Assignment: After locating the line that contains "[Daha fazla göster] (589, 1739)", quote it and all lines after it through the end of the entries, and nothing more. Pictures stay out.

Stored items:
[Start of section]

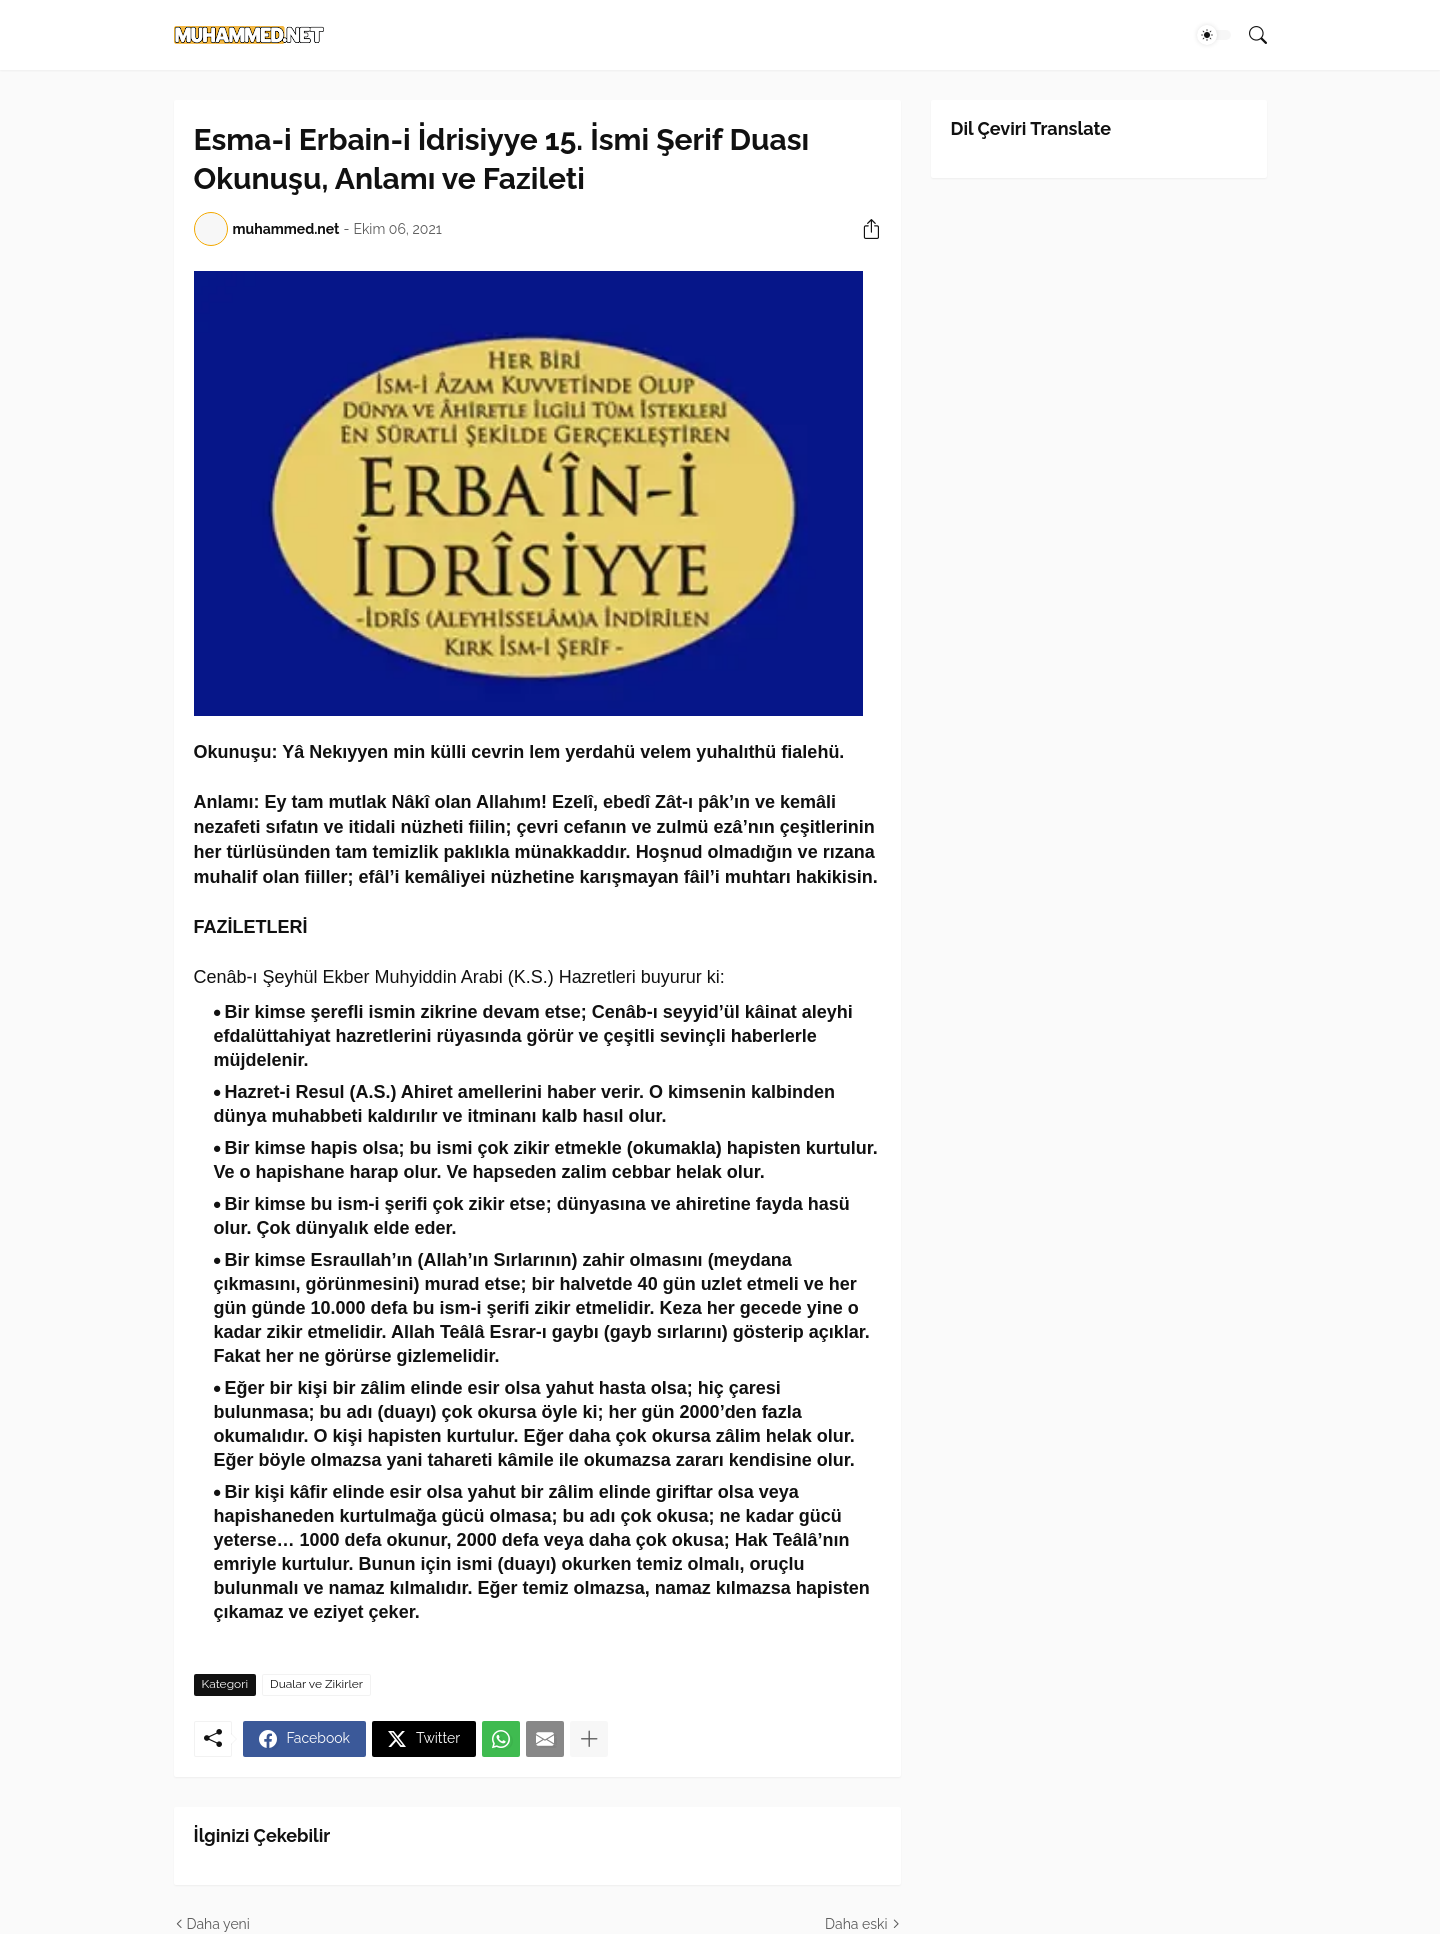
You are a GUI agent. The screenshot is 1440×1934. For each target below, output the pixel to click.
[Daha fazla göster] (589, 1739)
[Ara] (1250, 35)
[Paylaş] (864, 229)
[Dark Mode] (1214, 35)
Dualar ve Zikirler (316, 1684)
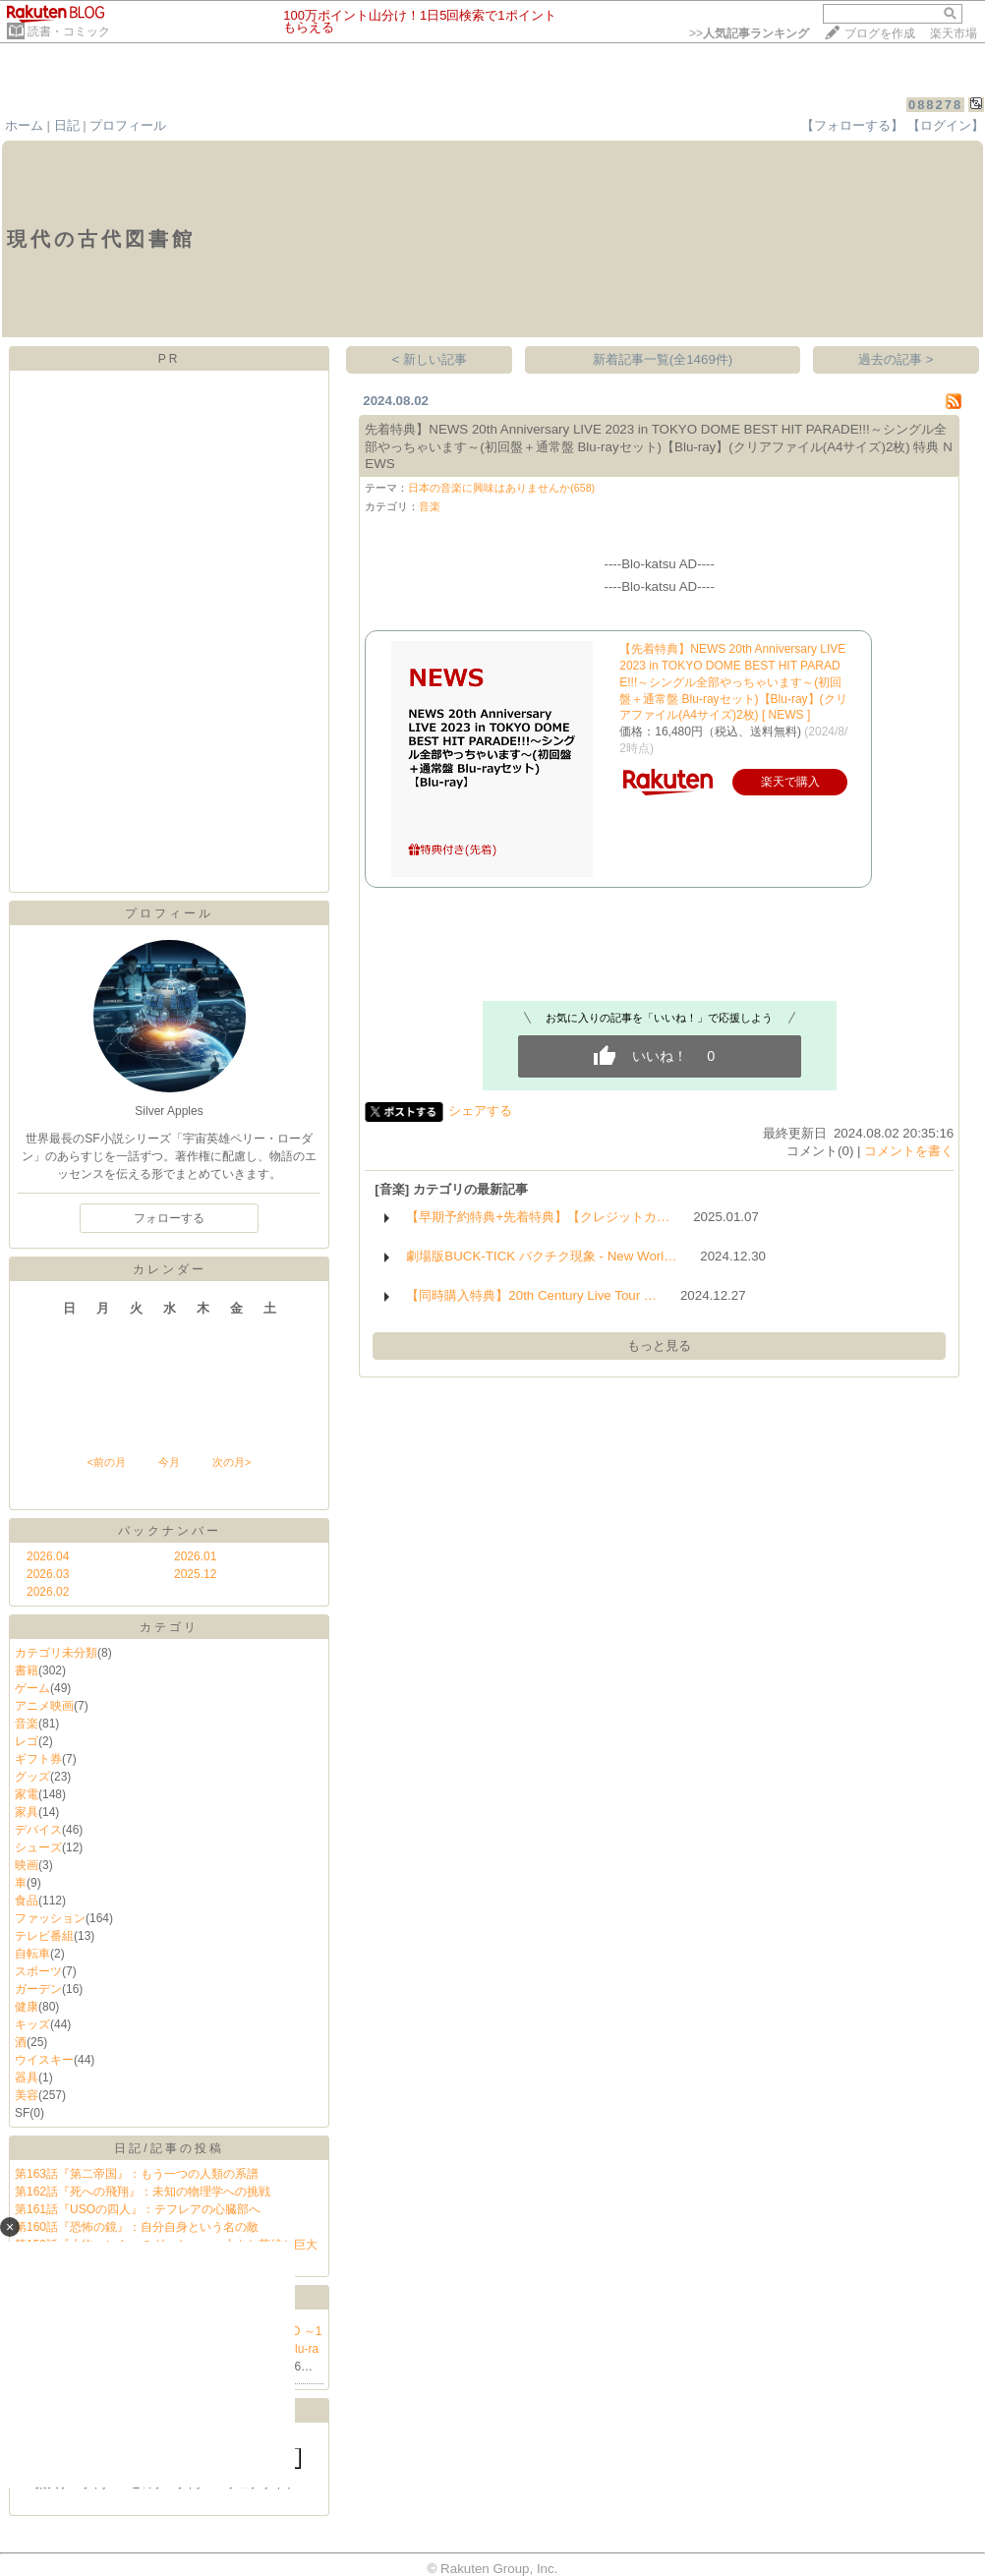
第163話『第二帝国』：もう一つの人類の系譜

[End of section]

Answer space:
[Daha fazla göster] (589, 1739)
[Ara] (1250, 35)
[Paylaş] (864, 229)
[Dark Mode] (1214, 35)
Dualar ve Zikirler (316, 1684)
第163話『第二帝国』：もう一つの人類の系譜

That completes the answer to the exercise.